Banco Mundial mobiliza 2,1 mil milhões de euros para Moçambique até 2031

Washington, 26 jan 2026 (Lusa) – O Grupo Banco Mundial prevê mobilizar 2,5 mil milhões de dólares (2,1 mil milhões de euros) para Moçambique nos próximos cinco anos, ao abrigo do novo Quadro de Parceria (CPF), apostando na criação de emprego para haver crescimento económico.

“Este novo CPF é uma mudança seletiva no envolvimento com Moçambique para refletir o nosso foco específico no emprego”, disse o diretor da Divisão do Banco Mundial para Moçambique, Madagáscar, Maurícias, Seicheles e Comores, Fily Sissoko, citado num comunicado enviado hoje à Lusa.

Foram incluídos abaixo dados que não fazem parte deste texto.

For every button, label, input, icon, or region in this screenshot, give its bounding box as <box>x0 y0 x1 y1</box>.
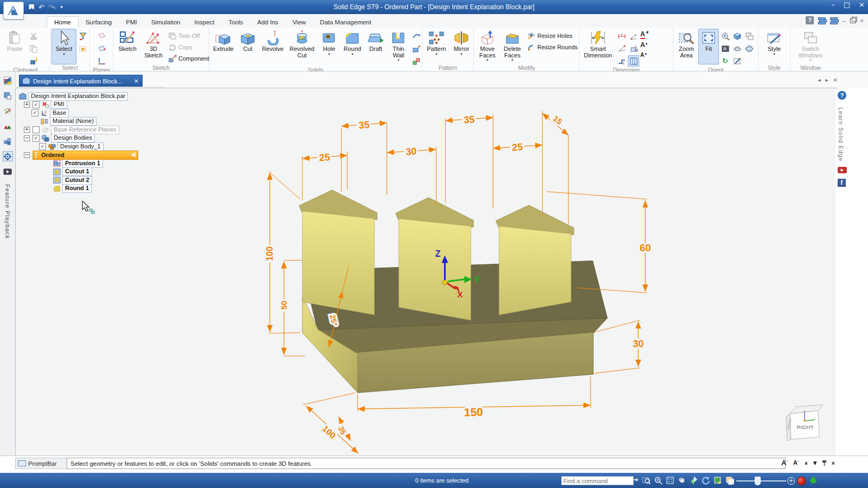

“Ao concentrarmo-nos em corredores económicos e setores com elevado potencial de criação de emprego, como a energia, o agronegócio e o turismo, pretendemos mobilizar cerca de 2,5 mil milhões de dólares durante o período do CPF para ajudar Moçambique a transformar a sua riqueza natural em oportunidades tangíveis e melhores empregos, especialmente para os jovens e as mulheres”, acrescenta ainda o responsável.

O programa do Banco Mundial para os próximos cinco anos em Moçambique prevê a mobilização de instrumentos de financiamento por parte das várias entidades do Grupo, incluindo garantias, apoio ao setor privado e serviços de consultoria para o lançamento de projetos no país.

“Durante este novo ciclo de parceria, serão mobilizados instrumentos financeiros de todo o Grupo Banco Mundial para ajudar a atrair investimento privado, incluindo garantias, financiamento misto e serviços de consultoria, nomeadamente através de iniciativas emblemáticas como a Mission 300 e a AgriConnect”, ligadas à eletricidade e à agricultura.

A nova estratégia do Banco Mundial para este país africano lusófono “centra-se na energia, no agronegócio e no turismo, ao mesmo tempo que desenvolve uma força de trabalho qualificada, reforça a estabilidade macroeconómica e aborda a fragilidade”, para reforçar a estabilidade macroeconómica e orçamental, melhorar as competências da força de trabalho, expandir o acesso à energia e dinamizar os corredores económicos, e aumentar os empregos liderados pelo setor privado”.

Para além dos 2,5 mil milhões de dólares, o Banco Mundial aprovou também o acesso de Moçambique a cerca de 450 milhões de dólares (cerca de 380 milhões de euros) da Janela de Prevenção e Resiliência, destinados “à prevenção e redução de conflitos, prevenção de fatores de fragilidade e construção de uma estabilidade mais ampla nos próximos anos”, e já anunciado na semana passada pelo Ministério das Finanças moçambicano.